**Exercise requirements**
Return copies of the lines below that mention "Japão".

**Records**
-=-=-

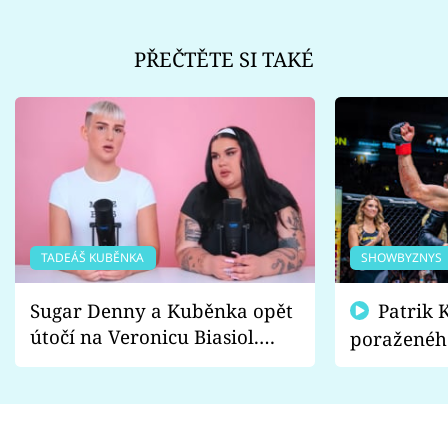
PŘEČTĚTE SI TAKÉ
TADEÁŠ KUBĚNKA
SHOWBYZNYS
Sugar Denny a Kuběnka opět
Patrik Kincl se zastal
útočí na Veronicu Biasiol.
poraženéh
Proč je podle nich falešná a
fanoušci n
lže o své nevěře?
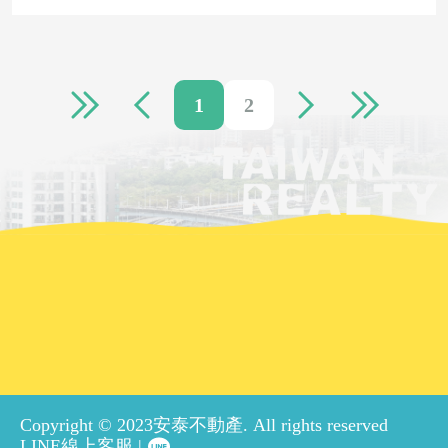
1
2
Copyright © 2023安泰不動產. All rights reserved
LINE線上客服 |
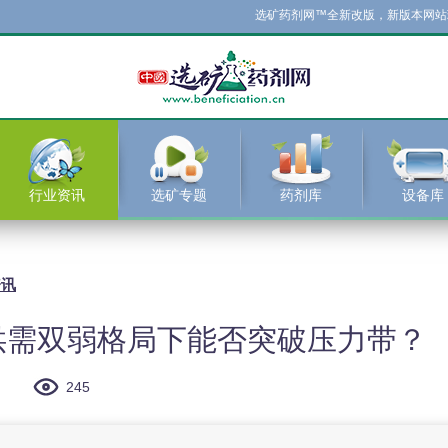
选矿药剂网™全新改版，新版本网站现已正式
行业资讯
选矿专题
药剂库
设备库
资讯
供需双弱格局下能否突破压力带？
245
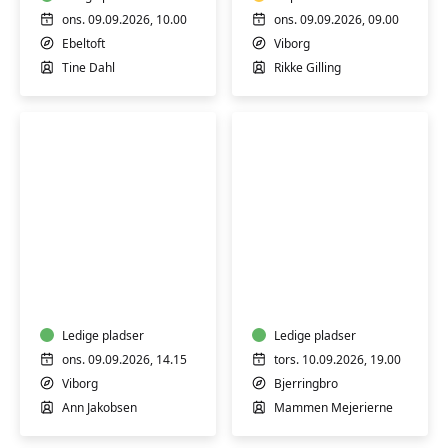
smertelindring
(H)
ons. 09.09.2026, 10.00
ons. 09.09.2026, 09.00
Ebeltoft
Viborg
Tine Dahl
Rikke Gilling
SMART-
Smage-
træning
aften
-
hos
hjernetræning
Mammen
Ledige pladser
Ost
Ledige pladser
og
ons. 09.09.2026, 14.15
tors. 10.09.2026, 19.00
Deli
Viborg
Bjerringbro
Ann Jakobsen
Mammen Mejerierne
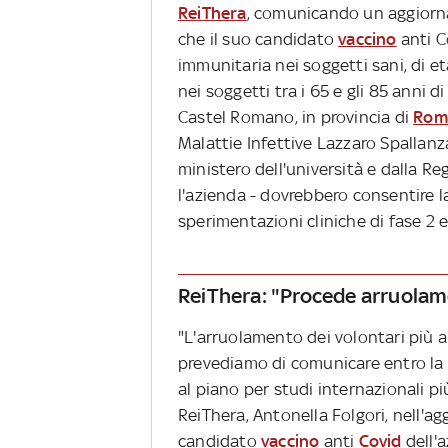
ReiThera
, comunicando un aggiorna
che il suo candidato
vaccino
anti C
immunitaria nei soggetti sani, di et
nei soggetti tra i 65 e gli 85 anni 
Castel Romano, in provincia di
Rom
Malattie Infettive Lazzaro Spallanz
ministero dell'università e dalla Regi
l'azienda - dovrebbero consentire la
sperimentazioni cliniche di fase 2 e
ReiThera: "Procede arruolam
"L'arruolamento dei volontari più 
prevediamo di comunicare entro la fi
al piano per studi internazionali p
ReiThera, Antonella Folgori, nell'ag
candidato
vaccino
anti
Covid
dell'a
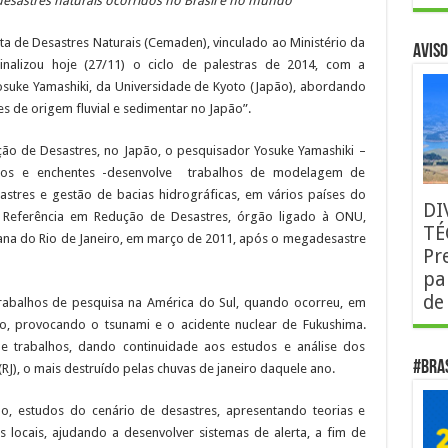
esastres naturais ocorridos no Brasil e no mundo
a de Desastres Naturais (Cemaden), vinculado ao Ministério da
AVISO
finalizou hoje (27/11) o ciclo de palestras de 2014, com a
osuke Yamashiki, da Universidade de Kyoto (Japão), abordando
s de origem fluvial e sedimentar no Japão”.
ão de Desastres, no Japão, o pesquisador Yosuke Yamashiki –
ntos e enchentes -desenvolve trabalhos de modelagem de
stres e gestão de bacias hidrográficas, em vários países do
DI
Referência em Redução de Desastres, órgão ligado à ONU,
TÉ
rana do Rio de Janeiro, em março de 2011, após o megadesastre
Pr
pa
de
rabalhos de pesquisa na América do Sul, quando ocorreu, em
o, provocando o tsunami e o acidente nuclear de Fukushima.
 trabalhos, dando continuidade aos estudos e análise dos
#Bra
RJ), o mais destruído pelas chuvas de janeiro daquele ano.
, estudos do cenário de desastres, apresentando teorias e
 locais, ajudando a desenvolver sistemas de alerta, a fim de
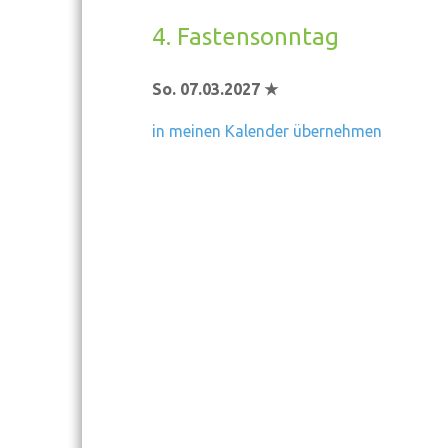
4. Fastensonntag
So. 07.03.2027 ★
in meinen Kalender übernehmen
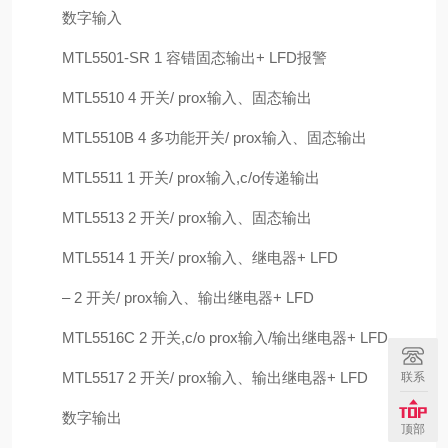
数字输入
MTL5501-SR 1 容错固态输出+ LFD报警
MTL5510 4 开关/ prox输入、固态输出
MTL5510B 4 多功能开关/ prox输入、固态输出
MTL5511 1 开关/ prox输入,c/o传递输出
MTL5513 2 开关/ prox输入、固态输出
MTL5514 1 开关/ prox输入、继电器+ LFD
– 2 开关/ prox输入、输出继电器+ LFD
MTL5516C 2 开关,c/o prox输入/输出继电器+ LFD
MTL5517 2 开关/ prox输入、输出继电器+ LFD
联系
数字输出
顶部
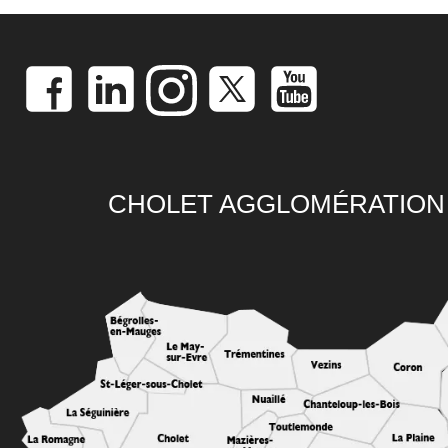
CHOLET AGGLOMÉRATION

-=-=-

**Answer for the task**
osuke Yamashiki, da Universidade de Kyoto (Japão), abordando
s de origem fluvial e sedimentar no Japão”.
ão de Desastres, no Japão, o pesquisador Yosuke Yamashiki –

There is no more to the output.